I honestly could name so many people for each bit  Most of em i can see pics of the dogs in my head or remember posts but can't blummin remember who it is!!


----------



## picaresque (Jun 25, 2009)

He might have let himself go a bit lately but Gelert's quite upset that he's nobody's Most Handsome


----------



## diefenbaker (Jan 15, 2011)

Most precious pup: Mackenzie's Mackenzie ( International Playgirl )
Craziest Canine: Dogless's Kilo ( Howling Mad Murdoch Crazy )
Dog you'd most like to steal: Moobli's Zak ( He da Bomb )
Funniest Fido: Sarah1983's Spencer ( Toy Magnet )
Golden Oldie: Paula07's Tig ( Respect Your Elders )
Most Handsome Hound: Moobli's Zak ( He Still da Bomb )
Most Beautiful Bitch: Hanwombat's Lo ( Diefy in Lurve )
Most Spoiled: JenSteWillow's Willow ( Proper Madam )
Most Adventurous: IzzyTwig's Fen and Freyja ( Road Trip )
Most Photogenic: SpringerPete's Flyte ( Springer Lisa )
Scruffiest Scoundrel: GingerRoger's Ninja ( Sorry GR )


----------



## diefenbaker (Jan 15, 2011)

JenSteWillow said:


> *Funniest Fido* - Not exactly a dog, but Diefenbaker never fails to make me laugh, Dief must have a sence of humour too


I proudly accept this prestigious award. It was totally unexpected and I haven't prepared a speech but there lots of people to thank. I'd like to thank Lauren5159 for starting this thread. Without her there would be no award. I'd like to thank paleolithic man for first allowing wolves into his camps. Without him there would be no dogs. What the heck ? I'm being given the wind-up signal already ? Thank you all and see you again next year.


----------



## Hanwombat (Sep 5, 2013)

Thank you to anyone who chose Io 

I don't really like this sort of things as some dogs won't get mentioned etc and in all honestly everyones dogs are all beautiful in their own way 

As its for fun though I shall give it a go but remember your dog(s) is beautiful :thumbsup:

Most precious pup: This is going off current pups - not a pup that is now an adult and this would have to be *Red*, *Lumpkin* and *Lupin*

Craziest Canine: *Thai*

Dog you'd most like to steal: *Cian, Millie, Spencer, Dexter, Indie, Brock, Rogue, Kindra, Astro, Maisie, Mavis, Maggie, Sandy, Simba, Archer, Rory, Zab, Aidan, Sadie, George, Malcolm, Ruska, Kyzer*

Funniest Fido: *Rory*

Golden Oldie: *Suzie's lovely wire-haired dachund (sorry forgot name)*

Most Handsome Hound: *Cian*, *Rory*, *Cash*, *Thai*

Most Beautiful Bitch: *Milliepoochie's Millie*, *Mollysmith's Molly*,*JessIncaFCR's Maisie*, *Ruska*

Most Spoiled: *All of them!*

Most Adventurous: *Tig and Nicky (from their holiday in Scotland)*

Most Photogenic: *All of them!*

Scruffiest Scoundrel: *Skip, Frodo, Suzie's dachhund, Bailey*

Thats off the top of my head!


----------



## LinznMilly (Jun 24, 2011)

Good job my 2 don't offend easily because they hardly ever get mentioned in these threads.

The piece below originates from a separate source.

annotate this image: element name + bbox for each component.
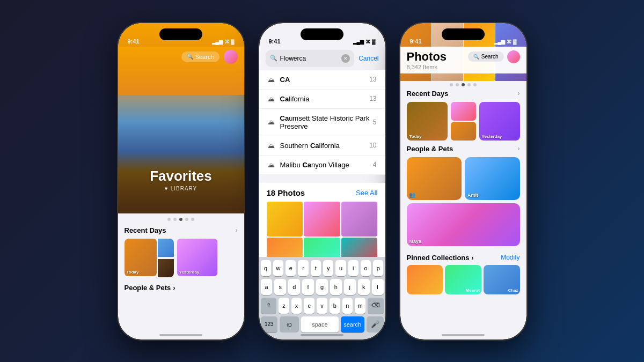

So I'll take the huff on their behalf and say Am not taking part rrr: 

What about a Best Newcomer Award?


----------



## Dogloverlou (Dec 8, 2013)

Hanwombat said:


> Thank you to anyone who chose Io
> 
> I don't really like this sort of things as some dogs won't get mentioned etc and in all honestly everyones dogs are all beautiful in their own way
> 
> ...


Cash sends licks & tail wags :thumbsup:


----------



## Lauren5159 (May 28, 2013)

LinznMilly said:


> Good job my 2 don't offend easily because they hardly ever get mentioned in these threads.
> 
> So I'll take the huff on their behalf and say Am not taking part rrr:
> 
> What about a Best Newcomer Award?


Best newcomer is a good one  My vote would be for....

*Dogloverlou*  She's been here quite a while now, but she's the newest one I remember  It takes me too long to learn who people are lol.

ETA: Lol! You've been here eight months! Hardly a newbie! That just shows how rubbish I really am


----------



## Dogloverlou (Dec 8, 2013)

Lauren5159 said:


> Best newcomer is a good one  My vote would be for....
> 
> *Dogloverlou*  She's been here quite a while now, but she's the newest one I remember  It takes me too long to learn who people are lol.
> 
> ETA: Lol! You've been here eight months! Hardly a newbie! That just shows how rubbish I really am


Haha  Thanks! I joined 8 months ago, but have only really posted since Feb time, so am still a relative newbie.


----------



## Lauren5159 (May 28, 2013)

Dogloverlou said:


> Haha  Thanks! I joined 8 months ago, but have only really posted since Feb time, so am still a relative newbie.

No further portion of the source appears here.